In my culture, interpreting the teachings of Jesus as “Let go of your stuff” would real ring dissonant with most people.  For, we are very attached to our “stuff” and attached to such a degree that we can’t understand the notion.  Asking anyone to see this attachment is like asking a fish to see water.  And this attachment issue also pertains to spirituality for in the West we tend to approach faith as just another item in the category of “stuff” and so we glom onto it and proceed to exploit the hell out of it just as if it were like any of the rest of the “stuff” that we are so attached to.  And, in most cases it is!  And this is actually just a form of addiction and even if the object of our addiction….the substance is something purportedly noble…it is still an “addictive substance” in our case and thus is used to avoid reality.  And this is the reason that so much of modern day religion appears to be absurd to anyone with a capacity for critical thought as they can readily see that it has nothing to do with anything other than practitioner himself.  This is what Karl Marx had in mind when he described religion as “the opiate of the masses.”

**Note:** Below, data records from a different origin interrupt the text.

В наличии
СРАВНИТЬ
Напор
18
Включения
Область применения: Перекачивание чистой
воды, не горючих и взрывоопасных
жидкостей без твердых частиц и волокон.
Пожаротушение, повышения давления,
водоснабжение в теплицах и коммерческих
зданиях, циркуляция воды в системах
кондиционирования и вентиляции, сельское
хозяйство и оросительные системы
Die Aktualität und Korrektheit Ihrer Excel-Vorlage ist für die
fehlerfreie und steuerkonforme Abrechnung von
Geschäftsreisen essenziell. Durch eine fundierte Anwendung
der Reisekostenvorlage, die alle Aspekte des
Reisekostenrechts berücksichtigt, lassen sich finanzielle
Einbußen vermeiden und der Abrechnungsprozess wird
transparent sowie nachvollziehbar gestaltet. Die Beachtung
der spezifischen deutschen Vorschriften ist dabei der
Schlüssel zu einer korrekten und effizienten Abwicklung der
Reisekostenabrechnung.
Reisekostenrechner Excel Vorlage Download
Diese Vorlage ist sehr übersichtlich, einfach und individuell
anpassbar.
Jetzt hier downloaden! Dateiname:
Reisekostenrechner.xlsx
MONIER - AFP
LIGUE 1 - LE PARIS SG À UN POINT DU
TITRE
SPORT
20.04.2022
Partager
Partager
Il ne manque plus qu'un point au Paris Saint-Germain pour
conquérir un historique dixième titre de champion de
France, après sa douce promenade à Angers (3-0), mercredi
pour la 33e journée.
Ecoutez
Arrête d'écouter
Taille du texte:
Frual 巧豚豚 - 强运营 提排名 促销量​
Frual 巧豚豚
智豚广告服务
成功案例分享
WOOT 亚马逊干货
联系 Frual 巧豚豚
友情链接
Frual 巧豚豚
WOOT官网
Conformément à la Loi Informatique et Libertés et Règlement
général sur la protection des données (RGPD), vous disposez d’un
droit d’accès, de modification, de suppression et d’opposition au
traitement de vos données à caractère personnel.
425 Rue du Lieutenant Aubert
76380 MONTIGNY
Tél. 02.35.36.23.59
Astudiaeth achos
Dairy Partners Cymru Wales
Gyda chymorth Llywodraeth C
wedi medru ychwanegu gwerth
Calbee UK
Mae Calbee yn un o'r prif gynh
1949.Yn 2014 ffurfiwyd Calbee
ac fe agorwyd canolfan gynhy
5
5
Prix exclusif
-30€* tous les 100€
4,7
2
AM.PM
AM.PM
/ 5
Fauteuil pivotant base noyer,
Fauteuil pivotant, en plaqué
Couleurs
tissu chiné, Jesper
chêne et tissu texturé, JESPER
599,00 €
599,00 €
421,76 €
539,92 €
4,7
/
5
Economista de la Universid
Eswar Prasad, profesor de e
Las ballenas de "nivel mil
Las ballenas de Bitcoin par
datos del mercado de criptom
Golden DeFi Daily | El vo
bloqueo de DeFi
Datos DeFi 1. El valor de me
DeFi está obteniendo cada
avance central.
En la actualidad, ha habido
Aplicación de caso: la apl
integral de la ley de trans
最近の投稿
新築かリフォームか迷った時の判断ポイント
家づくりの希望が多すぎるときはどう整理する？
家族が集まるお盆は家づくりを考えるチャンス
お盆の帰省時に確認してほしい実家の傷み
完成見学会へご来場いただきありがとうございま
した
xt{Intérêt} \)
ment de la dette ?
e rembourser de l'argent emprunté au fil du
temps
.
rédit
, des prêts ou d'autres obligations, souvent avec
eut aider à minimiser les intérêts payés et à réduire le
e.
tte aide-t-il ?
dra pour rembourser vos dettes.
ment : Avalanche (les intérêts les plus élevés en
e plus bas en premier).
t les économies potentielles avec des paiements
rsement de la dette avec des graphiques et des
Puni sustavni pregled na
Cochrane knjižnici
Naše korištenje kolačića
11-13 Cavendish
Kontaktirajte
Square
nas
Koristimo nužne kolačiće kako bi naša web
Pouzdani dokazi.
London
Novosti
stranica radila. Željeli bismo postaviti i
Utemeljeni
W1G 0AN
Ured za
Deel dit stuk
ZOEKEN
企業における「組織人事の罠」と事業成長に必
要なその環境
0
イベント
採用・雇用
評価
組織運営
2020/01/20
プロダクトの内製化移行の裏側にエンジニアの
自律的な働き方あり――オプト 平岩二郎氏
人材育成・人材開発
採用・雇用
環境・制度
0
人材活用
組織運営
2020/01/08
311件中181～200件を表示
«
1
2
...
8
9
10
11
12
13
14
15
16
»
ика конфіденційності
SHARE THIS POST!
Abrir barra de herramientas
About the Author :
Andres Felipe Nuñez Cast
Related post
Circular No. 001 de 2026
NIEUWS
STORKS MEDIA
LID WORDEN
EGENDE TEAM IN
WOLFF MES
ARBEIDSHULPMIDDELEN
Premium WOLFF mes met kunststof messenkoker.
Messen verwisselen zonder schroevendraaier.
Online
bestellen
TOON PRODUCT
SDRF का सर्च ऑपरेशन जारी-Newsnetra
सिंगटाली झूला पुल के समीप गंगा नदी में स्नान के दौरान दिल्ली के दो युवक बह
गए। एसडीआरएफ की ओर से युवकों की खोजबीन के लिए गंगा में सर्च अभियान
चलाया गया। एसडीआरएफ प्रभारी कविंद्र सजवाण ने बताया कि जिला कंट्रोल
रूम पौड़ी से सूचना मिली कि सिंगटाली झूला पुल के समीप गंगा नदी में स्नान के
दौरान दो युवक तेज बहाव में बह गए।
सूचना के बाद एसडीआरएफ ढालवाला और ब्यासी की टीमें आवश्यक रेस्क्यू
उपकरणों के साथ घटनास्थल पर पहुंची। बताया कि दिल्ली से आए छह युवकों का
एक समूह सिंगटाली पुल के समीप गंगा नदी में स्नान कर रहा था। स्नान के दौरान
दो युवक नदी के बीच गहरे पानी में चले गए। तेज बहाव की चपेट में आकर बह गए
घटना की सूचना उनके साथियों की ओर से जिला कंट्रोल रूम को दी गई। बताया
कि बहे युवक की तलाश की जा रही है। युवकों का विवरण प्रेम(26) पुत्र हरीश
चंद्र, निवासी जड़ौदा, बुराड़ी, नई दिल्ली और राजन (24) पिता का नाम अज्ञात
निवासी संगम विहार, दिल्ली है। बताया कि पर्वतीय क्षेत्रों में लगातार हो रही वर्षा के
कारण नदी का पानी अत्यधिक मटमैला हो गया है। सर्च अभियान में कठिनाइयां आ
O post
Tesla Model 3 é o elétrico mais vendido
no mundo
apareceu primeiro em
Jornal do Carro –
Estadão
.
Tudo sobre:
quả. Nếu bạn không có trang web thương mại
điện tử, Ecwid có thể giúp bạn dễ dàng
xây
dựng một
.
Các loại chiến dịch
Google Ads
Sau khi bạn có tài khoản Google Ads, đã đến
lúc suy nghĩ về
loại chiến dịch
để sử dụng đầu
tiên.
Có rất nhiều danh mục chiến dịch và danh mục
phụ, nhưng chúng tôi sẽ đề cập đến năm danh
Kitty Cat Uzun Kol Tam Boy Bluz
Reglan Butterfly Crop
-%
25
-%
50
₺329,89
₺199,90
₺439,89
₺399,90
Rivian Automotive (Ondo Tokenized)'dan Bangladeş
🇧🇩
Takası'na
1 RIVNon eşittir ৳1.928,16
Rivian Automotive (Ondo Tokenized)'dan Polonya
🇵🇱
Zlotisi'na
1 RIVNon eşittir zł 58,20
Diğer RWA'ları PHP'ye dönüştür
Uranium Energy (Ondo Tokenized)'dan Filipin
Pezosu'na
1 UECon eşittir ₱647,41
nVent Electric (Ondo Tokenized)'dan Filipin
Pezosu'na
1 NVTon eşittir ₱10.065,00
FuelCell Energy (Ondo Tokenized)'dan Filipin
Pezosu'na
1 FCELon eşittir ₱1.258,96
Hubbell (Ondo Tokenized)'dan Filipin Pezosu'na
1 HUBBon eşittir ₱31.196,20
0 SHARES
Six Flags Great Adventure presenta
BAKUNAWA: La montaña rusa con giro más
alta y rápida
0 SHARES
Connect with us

Shakespeare understood this sin of misplaced concreteness so well, that sin of taking for real that which is only ephemeral.  He saw that our investment in “stuff” reflected a disregard for our subjective experience…our heart…in preference for an inordinate investment in the object world.  His conclusion was “within be rich, without be fed no more.”

Here is the entire Shakespearean Sonnet:


Poor soul, the centre of my sinful earth,

Thrall to these rebel powers that thee array?
Why dost thou pine within, and suffer dearth,
Painting thy outward walls so costly gay?
Why so large cost, having so short a lease,
Dost thou upon thy fading mansion spend?
Shall worms, inheritors of this excess,
Eat up thy charge? is this thy body’s end?
Then soul, live thou upon thy servant’s loss,
And let that pine to aggravate thy store;
Buy terms divine in selling hours of dross;
Within be fed, without be rich no more:
So shalt thou feed on Death, that feeds on men,
And, Death once dead, there’s no more dying then.